Wednesday, June 16, 2010
Word of the day: intention
I can be somewhat of a klutz...I generally don't mean to fall over the giant nothing on the floor or run into that door jamb that hasn't moved in the six and a half years we've owned this house, but I do. My husband knows this about me, and accepts it with good humor and grace - even if that grace is occasionally accompanied by one of his dry remarks warning me to watch out for that hole in the floor that disappeared right after I tripped over it. I love this about him...this grace that he has that enables him to let things go and love people unconditionally, because I tend to be a grudge-holder and a nit-picker. I don't intend to be those things, but sometimes it doesn't really matter what my intentions are.
I did not intend to spill an entire cup of hot coffee loaded with cream and sugar into my computer keyboard this past weekend, but I most certainly did.
I intend - every single day - to be more patient with my oldest child with whom I clash the most, and I am...and also I'm not.
I did not intend to accidentally smack myself in the face just now when a determined little bug took a dive bomb at the light from my computer screen and instead ended up in my glasses, and yet I did (note to self: don't use the computer in the dark anymore).

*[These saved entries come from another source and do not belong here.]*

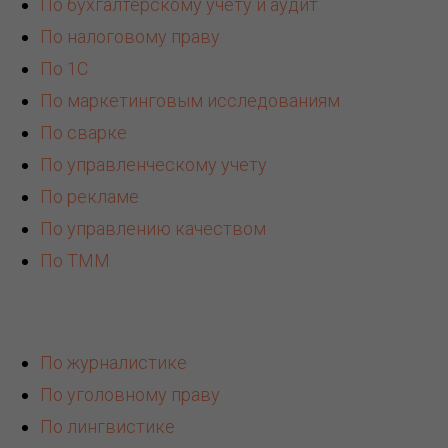
По бухгалтерскому учету и аудит
По налоговому праву
По 1С
По маркетинговым исследованиям
По сварке
По управленческому учету
По рекламе
По управлению качеством
По ТММ
По журналистике
По уголовному праву
По лингвистике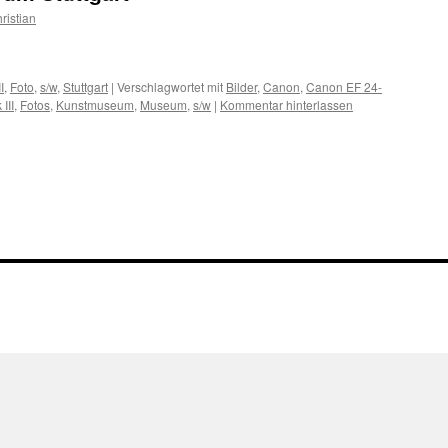
ristian
I
,
Foto
,
s/w
,
Stuttgart
|
Verschlagwortet mit
Bilder
,
Canon
,
Canon EF 24-
III
,
Fotos
,
Kunstmuseum
,
Museum
,
s/w
|
Kommentar hinterlassen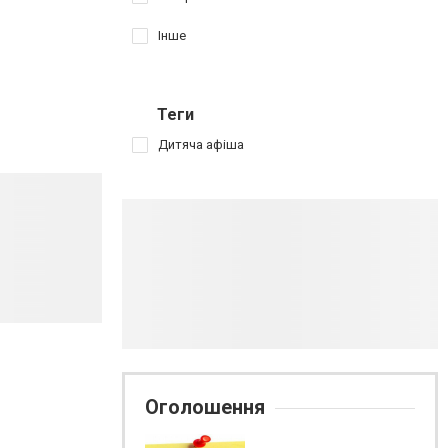
Інше
Теги
Дитяча афіша
Оголошення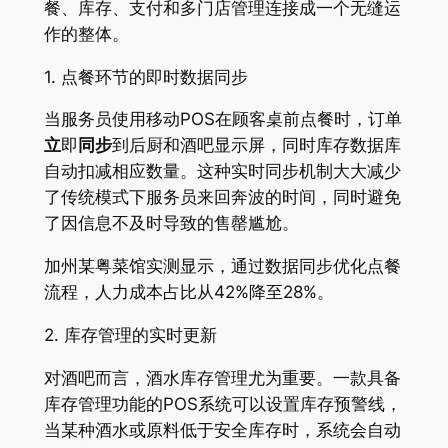
餐、库存、支付和多门店管理连接成一个无缝运
作的整体。
1. 点餐环节的即时数据同步
当服务员使用移动POS在顾客桌前点餐时，订单
立
即
同步
到后厨和酒吧显示屏，同时库存数据库
自动扣减相应数量
。这种实时同步机制大大减少
了传统模式下服务员来回奔波的时间，同时避免
了因信息不及时导致的售罄尴尬。
加州某粤菜馆实测显示，通过数据同步优化点餐
流程，人力成本占比从42%降至28%
。
2. 库存管理的实时更新
对酒吧而言，酒水库存管理尤为重要。一款具备
库存管理功能的POS系统可以设置库存预警线，
当某种酒水或原料低于安全库存时，系统会自动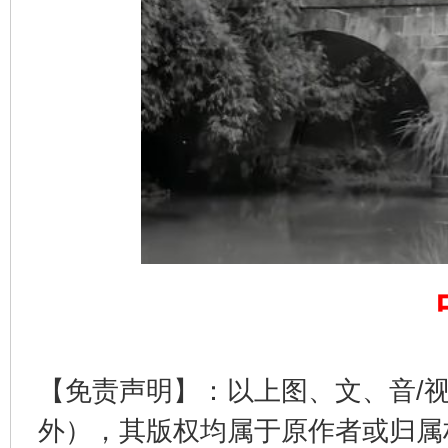
完善运行机制助力责任有效落实
一纸欠条
【免责声明】：以上图、文、音/
外），其版权均属于原作者或归属
东山县通报“牛蛙产品抗生素超标问题”
法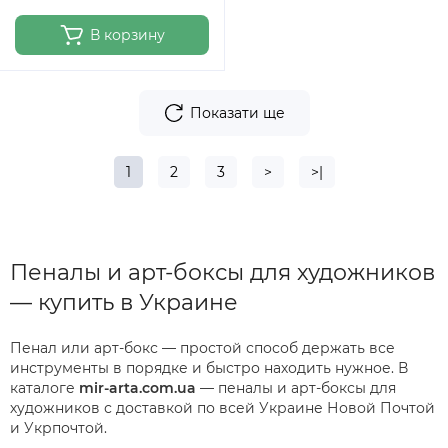
В корзину
Показати ще
1
2
3
>
>|
Пеналы и арт-боксы для художников
— купить в Украине
Пенал или арт-бокс — простой способ держать все
инструменты в порядке и быстро находить нужное. В
каталоге
mir-arta.com.ua
— пеналы и арт-боксы для
художников с доставкой по всей Украине Новой Почтой
и Укрпочтой.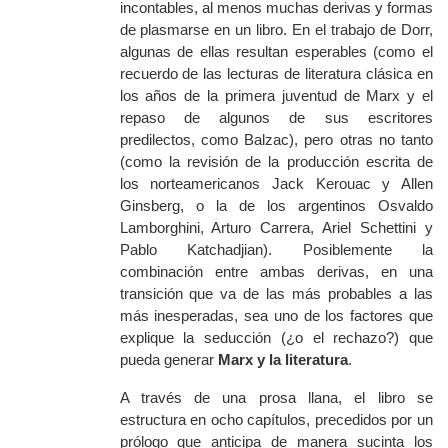
incontables, al menos muchas derivas y formas
de plasmarse en un libro. En el trabajo de Dorr,
algunas de ellas resultan esperables (como el
recuerdo de las lecturas de literatura clásica en
los años de la primera juventud de Marx y el
repaso de algunos de sus escritores
predilectos, como Balzac), pero otras no tanto
(como la revisión de la producción escrita de
los norteamericanos Jack Kerouac y Allen
Ginsberg, o la de los argentinos Osvaldo
Lamborghini, Arturo Carrera, Ariel Schettini y
Pablo Katchadjian). Posiblemente la
combinación entre ambas derivas, en una
transición que va de las más probables a las
más inesperadas, sea uno de los factores que
explique la seducción (¿o el rechazo?) que
pueda generar
Marx y la literatura
.
A través de una prosa llana, el libro se
estructura en ocho capítulos, precedidos por un
prólogo que anticipa de manera sucinta los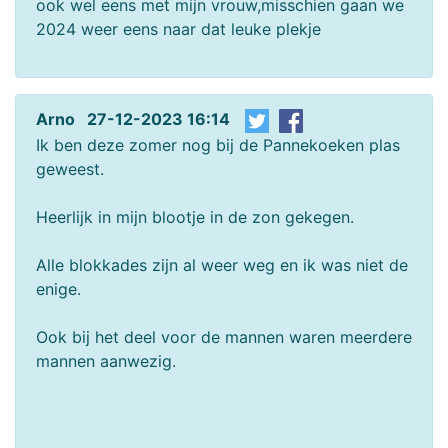
ook wel eens met mijn vrouw,misschien gaan we
2024 weer eens naar dat leuke plekje
Arno 27-12-2023 16:14
Ik ben deze zomer nog bij de Pannekoeken plas
geweest.
Heerlijk in mijn blootje in de zon gekegen.
Alle blokkades zijn al weer weg en ik was niet de
enige.
Ook bij het deel voor de mannen waren meerdere
mannen aanwezig.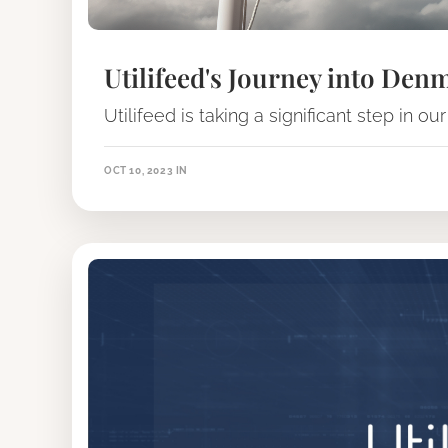
Utilifeed's Journey into Den
Utilifeed is taking a significant step in o
OCT 10, 2023
IN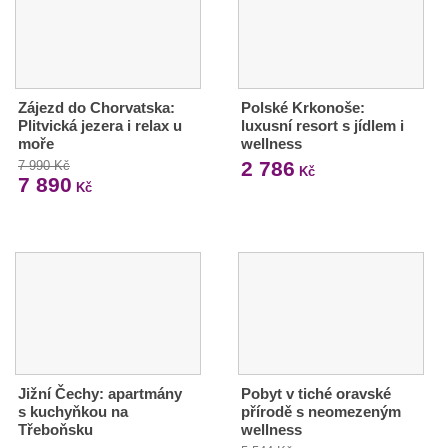
Zájezd do Chorvatska:
Polské Krkonoše:
Plitvická jezera i relax u
luxusní resort s jídlem i
moře
wellness
2 786
7 990 Kč
Kč
7 890
Kč
Jižní Čechy: apartmány
Pobyt v tiché oravské
s kuchyňkou na
přírodě s neomezeným
Třeboňsku
wellness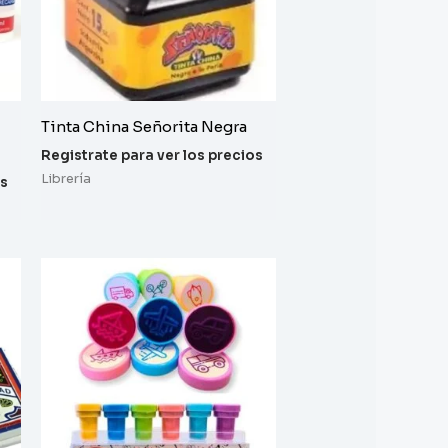
Tinta China Señorita Negra
Registrate para ver los precios
Librería
os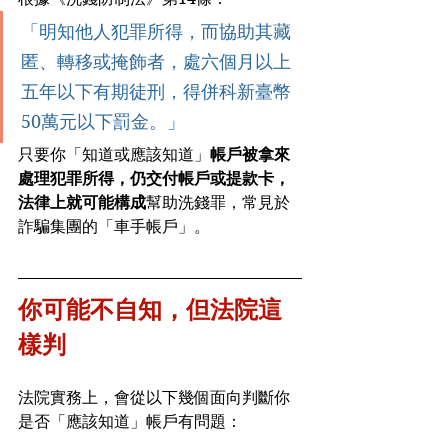
「明知他人犯罪所得，而協助其藏
匿、轉移或掩飾者，處六個月以上
五年以下有期徒刑，得併科新臺幣
50萬元以下罰金。」
只要你「知道或應該知道」
帳戶被拿來
處理犯罪所得，仍交付帳戶或提款卡，
法律上就可能構成
幫助洗錢罪，常見於
詐騙集團的「車手帳戶」。
你可能不自知，但法院這
樣判
法院實務上，會從以下幾個面向判斷你
是否「應該知道」帳戶有問題：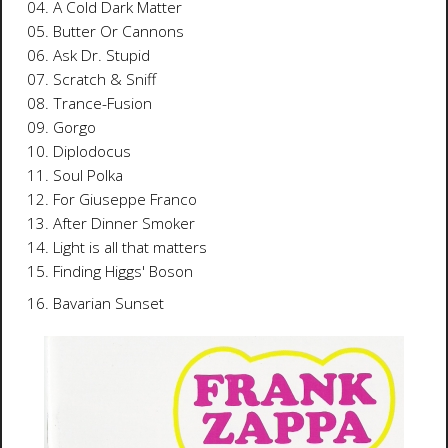
04. A Cold Dark Matter
05. Butter Or Cannons
06. Ask Dr. Stupid
07. Scratch & Sniff
08. Trance-Fusion
09. Gorgo
10. Diplodocus
11. Soul Polka
12. For Giuseppe Franco
13. After Dinner Smoker
14. Light is all that matters
15. Finding Higgs' Boson
16. Bavarian Sunset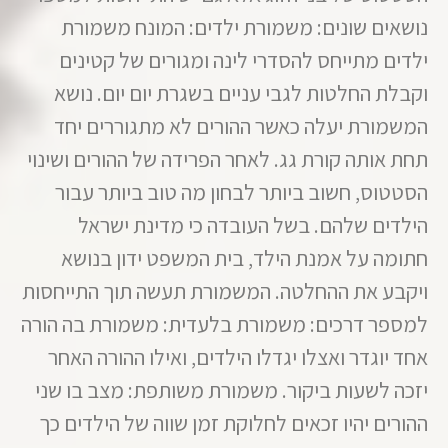
נושאים שונים: משמורת ילדים: המונח משמורת
ילדים מתייחס להסדרי לינה ומגורים של קטינים
וקבלת החלטות לגבי עניים בשגרת יום יום. נושא
המשמורת יעלה כאשר ההורים לא מתגוררים יחד
תחת אותה קורת גג. לאחר הפרידה של ההורים ושינוי
הסטטוס, חשוב ביותר לבחון מה טוב ביותר עבור
הילדים שלהם. בשל העובדה כי מדינת ישראל
חתומה על אמנת הילד, בית המשפט ידון בנושא
ויקבע את ההחלטה. המשמורת תעשה תוך התייחסות
למספר דרכים: משמורת בלעדית: משמורת בה הורה
אחד יוגדר ואצלו יגדלו הילדים, ואילו ההורה האחר
יזכה לשעות ביקור. משמורת משותפת: מצב בו שני
ההורים יהיו זכאים לחלוקת זמן שווה של הילדים כך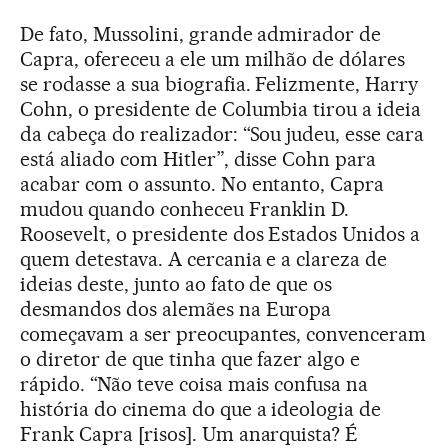
De fato, Mussolini, grande admirador de
Capra, ofereceu a ele um milhão de dólares
se rodasse a sua biografia. Felizmente, Harry
Cohn, o presidente de Columbia tirou a ideia
da cabeça do realizador: “Sou judeu, esse cara
está aliado com Hitler”, disse Cohn para
acabar com o assunto. No entanto, Capra
mudou quando conheceu Franklin D.
Roosevelt, o presidente dos Estados Unidos a
quem detestava. A cercania e a clareza de
ideias deste, junto ao fato de que os
desmandos dos alemães na Europa
começavam a ser preocupantes, convenceram
o diretor de que tinha que fazer algo e
rápido. “Não teve coisa mais confusa na
história do cinema do que a ideologia de
Frank Capra [risos]. Um anarquista? É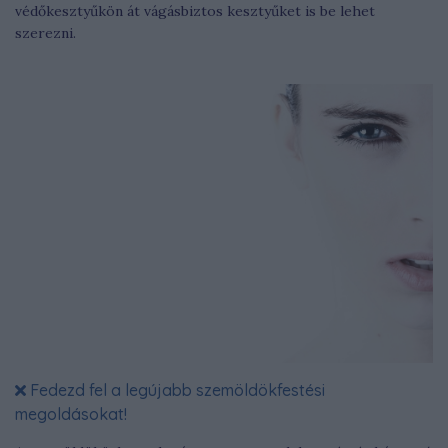
védőkesztyűkön át vágásbiztos kesztyűket is be lehet
szerezni.
Fedezd fel a legújabb szemöldökfestési
megoldásokat!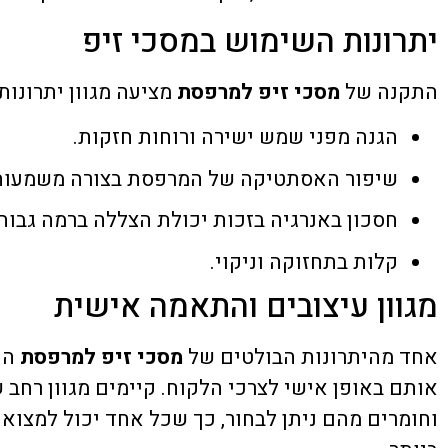
יתרונות השימוש במסכי זיפ
התקנה של
מסכי זיפ למרפסת
מציעה מגוון יתרונות:
הגנה מפני שמש ישירה ורוחות חזקות.
שיפור האסתטיקה של המרפסת בצורה משמעות
חסכון באנרגיה בזכות יכולת הצללה ברמה גבוה
קלות בתחזוקה וניקוי.
מגוון עיצובים והתאמה אישית
אחד מהיתרונות הבולטים של
מסכי זיפ למרפסת
הו
אותם באופן אישי לצרכי הלקוח. קיימים מגוון רחב ש
וחומרים מהם ניתן לבחור, כך שכל אחד יכול למצוא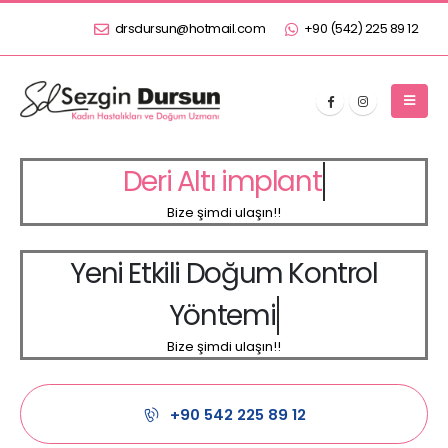
drsdursun@hotmail.com
+90 (542) 225 89 12
D
e
r
i
A
l
t
ı
i
m
p
l
a
n
t
Bize şimdi ulaşın!!
Y
e
n
i
E
t
k
i
l
i
D
o
ğ
u
m
K
o
n
t
r
o
l
Y
ö
n
t
e
m
i
Bize şimdi ulaşın!!
+90 542 225 89 12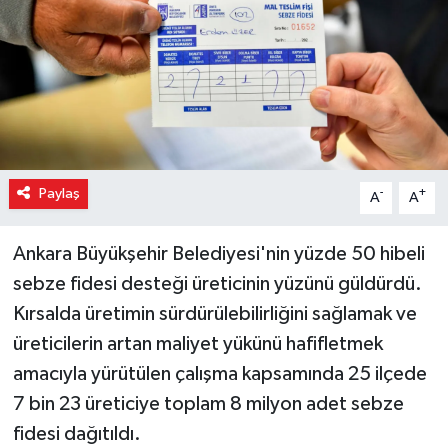
Paylaş
-
+
A
A
Ankara Büyükşehir Belediyesi'nin yüzde 50 hibeli
sebze fidesi desteği üreticinin yüzünü güldürdü.
Kırsalda üretimin sürdürülebilirliğini sağlamak ve
üreticilerin artan maliyet yükünü hafifletmek
amacıyla yürütülen çalışma kapsamında 25 ilçede
7 bin 23 üreticiye toplam 8 milyon adet sebze
fidesi dağıtıldı.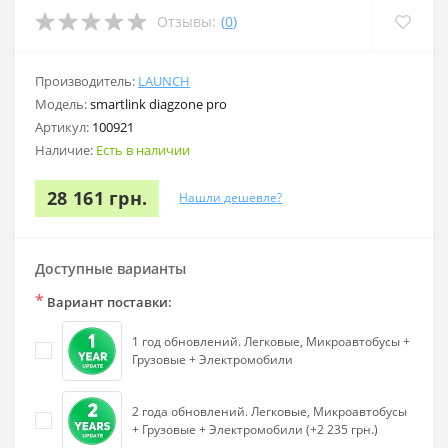
Отзывы:
(
0
)
Производитель:
LAUNCH
Модель:
smartlink diagzone pro
Артикул:
100921
Наличие:
Есть в наличии
28 161 грн.
Нашли дешевле?
Доступные варианты
*
Вариант поставки:
1 год обновлений. Легковые, Микроавтобусы +
Грузовые + Электромобили
2 года обновлений. Легковые, Микроавтобусы
+ Грузовые + Электромобили (+2 235 грн.)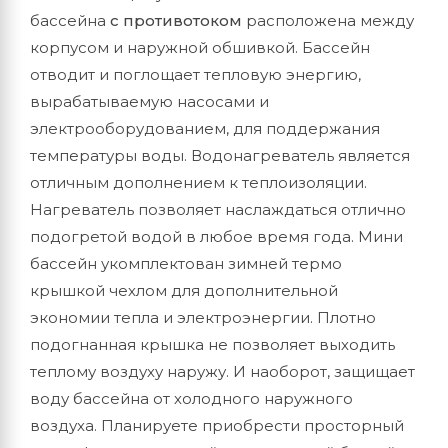
бассейна
с противотоком
расположена между
корпусом и наружной обшивкой. Бассейн
отводит и поглощает тепловую энергию,
вырабатываемую насосами и
электрооборудованием, для поддержания
температуры воды. Водонагреватель является
отличным дополнением к теплоизоляции.
Нагреватель позволяет наслаждаться отлично
подогретой водой в любое время года. Мини
бассейн укомплектован зимней термо
крышкой чехлом для дополнительной
экономии тепла и электроэнергии. Плотно
подогнанная крышка не позволяет выходить
теплому воздуху наружу. И наоборот, защищает
воду бассейна от холодного наружного
воздуха. Планируете приобрести просторный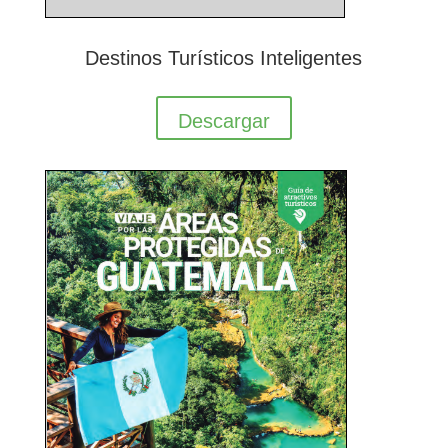
Destinos Turísticos Inteligentes
Descargar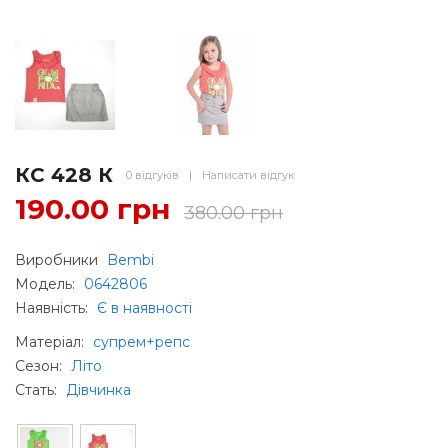
КС 428 К
0 відгуків
|
Написати відгук
190.00 грн
380.00 грн
Виробники
Bembi
Модель:
0642806
Наявність:
Є в наявності
Матеріал
:
супрем+репс
Сезон
:
Літо
Стать
:
Дівчинка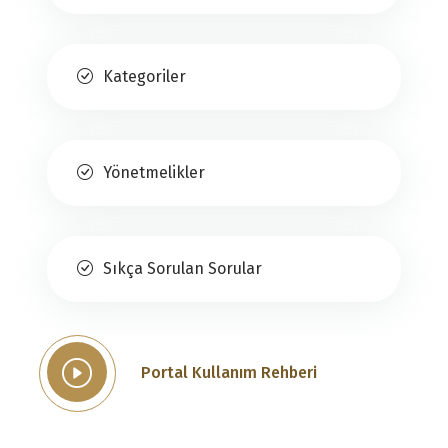
Kategoriler
Yönetmelikler
Sıkça Sorulan Sorular
Portal Kullanım Rehberi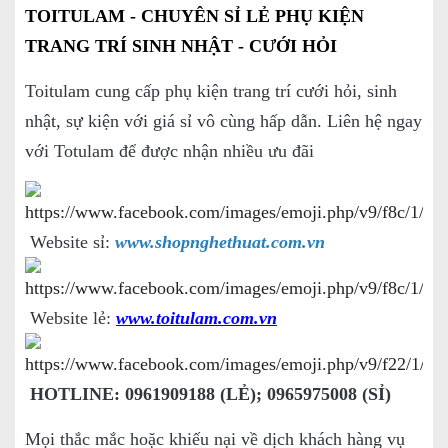
TOITULAM - CHUYÊN SỈ LẺ PHỤ KIỆN
TRANG TRÍ SINH NHẬT - CƯỚI HỎI
Toitulam cung cấp phụ kiện trang trí cưới hỏi, sinh
nhật, sự kiện với giá sỉ vô cùng hấp dẫn. Liên hệ ngay
với Totulam để được nhận nhiều ưu đãi
Website sỉ:
www.shopnghethuat.com.vn
Website lẻ:
www.toitulam.com.vn
HOTLINE: 0961909188 (LẺ); 0965975008 (SỈ)
Mọi thắc mắc hoặc khiếu nại về dịch khách hàng vụ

I intended to avoid eating chocolate today, but the siren song of the Hershey's Kisses in my cupboard proved stronger than my willpower.
I did not intend to hurt my daughter's feelings by rushing her through a story she waited all day to tell me, but I did, and she cried, and I felt like the world's biggest failure as a mother.
I intended to get on my spin bike tonight and work out until I couldn't walk, and this is where it gets tricky. I did work out, for as long as I meant to, but I can still walk...so did I fail? I just don't know.
Fortunately for me, I am incredibly blessed with neighbors who are so generous and giving that I am currently typing this blog using their keyboard that they graciously lent to us (no coffee here, guys...I promise!). Fortunately for me, I have amazingly resilient children who are willing to forgive the failings of their mother, and let her have another chance to hear that story or to bite her tongue when she feels compelled to criticize. Fortunately for me, I did not break my glasses (or wake up the house with my shrieking) in what was most likely a very silly and uncoordinated attempt to rid my glasses of that darn bug, and the three Hershey's Kisses I ate probably won't do too much damage to the buttons on my pants, and my spin bike is still over there waiting for the day I fall off of it unable to walk. I don't even really know what my intentions are by writing all of this, but it's the word that was on my mind, and so here you have it. My intentions now are to fall into bed, turn off my brain, and sleep until I am woken up either by a gaggle of small children, or until the Hershey's Kisses start singing to me from the kitchen again.